I’m still in Kuwait. After what was probably the most stressful and frustrating travel experience of my life, I’m now booked to fly home Wednesday.
So here’s what happened:
The sergeant who has been escorting me around picked me up at 6 a.m. I was ready and waiting outside. I threw my stuff in the back and got in, along with another sergeant who supposedly knew how to get to the airport and the female specialist who was partnered with the escorting sergeant.
It’s supposedly a half hour to 45 minute drive to the airport, so I should have been there by 6:45 a.m. for the 8:55 a.m. flight. Well, first we miss a turn. We go up two exits (they didn’t realize we’d missed the turn until after we went by the following exit), turn around and go back. Then we head to the military side of the airport.
“That sign says airport straight ahead,” I said, “why are we turning right?”
“It’s a back way in,” the sergeant who supposedly knows the way said.
We turn onto a road that leads to a US military checkpoint. The checkpoint personnel don’t respond right away, so the sergeant who knows the way reaches across the escorting sergeant (driving) and honks the horn. The checkpoint people then force us to wait 20 or 30 minutes (literally) and have a supervisor come out to reprimand us for blowing the horn.
When we finally get through we take the “back way” into the airport. (The checkpoint personnel never looked at my paperwork, the only non-US military in the vehicle. It was a power display.)
We pull up to the terminal, grab my bags and go in.
“Which way to British Airways?” I ask a group of men standing at the door.
People point to a hallway, but there is obviously no British Airways that way, so I ask someone at a counter.
“They’re not here. You’re in the wrong airport. There is another terminal at the other side of the airport.”
That’s when I said screw this, I’m directing traffic now. Go back to the highway, I said, where we saw the sign for the airport and follow that in. It takes us right in to the airport (surprise!), where there are cars stopped in every lane.
It’s now been an hour and 50 minutes. I’m freaking out, but I’ve still got an hour until the flight leaves. (I always freak out when there are flights involved.)
So I jump out of the car and grab all my bags and run in, leaving my escort behind. I get in the security line and go to where it says British Airways should be. But they aren’t there.
I ask around and finally find one guy with a BA pin.
“The flight is closed,” he said. “You’re too late.”
“I’ve got an hour until my flight,” I said.
“No, it’s closed. If you want to leave your baggage in Kuwait I can get you on, but not with your baggage.”
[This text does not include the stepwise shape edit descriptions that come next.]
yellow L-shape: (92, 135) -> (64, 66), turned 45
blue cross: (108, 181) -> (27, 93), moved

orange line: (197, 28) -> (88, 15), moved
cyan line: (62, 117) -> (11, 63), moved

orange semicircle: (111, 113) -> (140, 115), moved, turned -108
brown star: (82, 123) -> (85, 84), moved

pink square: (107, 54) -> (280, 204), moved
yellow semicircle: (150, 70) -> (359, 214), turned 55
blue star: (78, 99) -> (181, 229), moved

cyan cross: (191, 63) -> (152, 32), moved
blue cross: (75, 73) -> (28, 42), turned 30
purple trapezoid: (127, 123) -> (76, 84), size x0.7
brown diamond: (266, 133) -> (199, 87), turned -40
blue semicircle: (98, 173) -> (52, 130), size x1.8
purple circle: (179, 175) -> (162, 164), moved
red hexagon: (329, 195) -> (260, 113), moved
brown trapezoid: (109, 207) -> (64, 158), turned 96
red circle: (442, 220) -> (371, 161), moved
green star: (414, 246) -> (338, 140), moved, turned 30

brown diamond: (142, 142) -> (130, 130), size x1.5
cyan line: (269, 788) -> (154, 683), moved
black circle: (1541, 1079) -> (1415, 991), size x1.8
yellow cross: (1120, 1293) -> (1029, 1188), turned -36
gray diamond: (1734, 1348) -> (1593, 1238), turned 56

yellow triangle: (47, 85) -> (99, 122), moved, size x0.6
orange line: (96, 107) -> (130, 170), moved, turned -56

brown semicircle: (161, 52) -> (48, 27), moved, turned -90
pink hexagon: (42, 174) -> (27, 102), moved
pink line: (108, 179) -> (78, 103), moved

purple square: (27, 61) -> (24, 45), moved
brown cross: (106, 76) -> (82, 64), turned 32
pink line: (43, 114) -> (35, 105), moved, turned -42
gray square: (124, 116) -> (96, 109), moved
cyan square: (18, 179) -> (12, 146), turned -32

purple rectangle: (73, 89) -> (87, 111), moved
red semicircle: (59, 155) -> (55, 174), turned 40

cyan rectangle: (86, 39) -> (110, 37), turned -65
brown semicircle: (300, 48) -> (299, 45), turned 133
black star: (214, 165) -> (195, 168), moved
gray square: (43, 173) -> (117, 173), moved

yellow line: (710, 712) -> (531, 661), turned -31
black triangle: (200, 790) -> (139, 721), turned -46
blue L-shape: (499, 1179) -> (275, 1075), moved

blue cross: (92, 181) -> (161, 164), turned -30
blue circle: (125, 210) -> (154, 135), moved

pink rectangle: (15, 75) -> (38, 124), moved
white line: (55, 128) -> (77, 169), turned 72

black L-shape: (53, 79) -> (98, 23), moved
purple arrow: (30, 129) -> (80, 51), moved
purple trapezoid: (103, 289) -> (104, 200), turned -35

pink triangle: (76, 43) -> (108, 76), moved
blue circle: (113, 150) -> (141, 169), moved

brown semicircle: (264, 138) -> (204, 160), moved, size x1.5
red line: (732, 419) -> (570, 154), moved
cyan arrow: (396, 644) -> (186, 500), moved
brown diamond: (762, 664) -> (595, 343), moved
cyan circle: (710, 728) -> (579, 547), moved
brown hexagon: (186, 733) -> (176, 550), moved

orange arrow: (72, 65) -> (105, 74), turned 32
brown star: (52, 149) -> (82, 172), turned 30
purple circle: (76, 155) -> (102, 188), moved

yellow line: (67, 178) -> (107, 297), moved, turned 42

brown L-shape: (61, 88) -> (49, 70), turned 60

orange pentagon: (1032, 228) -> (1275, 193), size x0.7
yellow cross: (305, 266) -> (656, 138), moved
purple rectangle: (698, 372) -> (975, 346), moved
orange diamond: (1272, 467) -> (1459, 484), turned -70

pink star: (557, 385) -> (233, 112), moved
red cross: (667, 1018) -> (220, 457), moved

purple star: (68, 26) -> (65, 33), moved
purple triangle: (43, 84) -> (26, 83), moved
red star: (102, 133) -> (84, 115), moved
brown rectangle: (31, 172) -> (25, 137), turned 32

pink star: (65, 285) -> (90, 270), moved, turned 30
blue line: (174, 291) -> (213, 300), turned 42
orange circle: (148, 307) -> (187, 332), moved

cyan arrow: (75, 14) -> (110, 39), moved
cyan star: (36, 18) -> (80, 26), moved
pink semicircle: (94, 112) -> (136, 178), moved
“Will I get it eventually?”
“No, we won’t watch it for you. You need to leave it.”
I considered it. If it weren’t for the helmet and bulletproof vest, I would have.
“I can’t,” I said. “When can I get rescheduled?”
“You can’t. You missed your flight. You need to buy a new ticket.”
My mouth went dry.
“OK, I’ll leave my bag.”
“It’s too late for that, you had one minute,” he said. “You’ll need to buy a new ticket.”
I was able to call my point of contact at the Camp Arifjan from a phone in one of the two Starbucks. The sergeant who had been escorting me and the sergeant who didn’t know the way met me there at 10:10 a.m. and gave me a ride back to the base. I couldn’t call British Airways US because it was 3 a.m. back home, so I called BA UK.
“No, you can’t have a new ticket,” the woman at customer service told me, “you missed your flight.”
“I missed it because I was detained at a military checkpoint,” I said, “and I was still there an hour early.”
“You were too late,” she said.
“I want to talk to your supervisor,” I said.
“She’ll tell you the same thing.”
“That’s wonderful,” I said. “I want to talk to your supervisor.”
Her supervisor did say the same thing. But then I said it was ridiculous they would ask me to just abandon my luggage.
“It would have made it eventually,” she said.
“That’s not what I was told,” I said. “The man told me I was just going to have to leave it if I wanted to get on the plane, and that I would be leaving it for good.”
“Well he shouldn’t have. Of course you would get it eventually.”
“I would have left it if I had known that!” I said.
That mistake saved me $1,000, or whatever last minute oneway airfare from Kuwait to Boston costs. The supervisor booked me on the same flight on Wednesday, leaving at 8:55 a.m. and arriving at 6:35 p.m.
I’ll be leaving Camp at 5 a.m. Wednesday, and somebody better know the way.
I know this is a silly observation, but I thought the military in that area was equipped with GPS.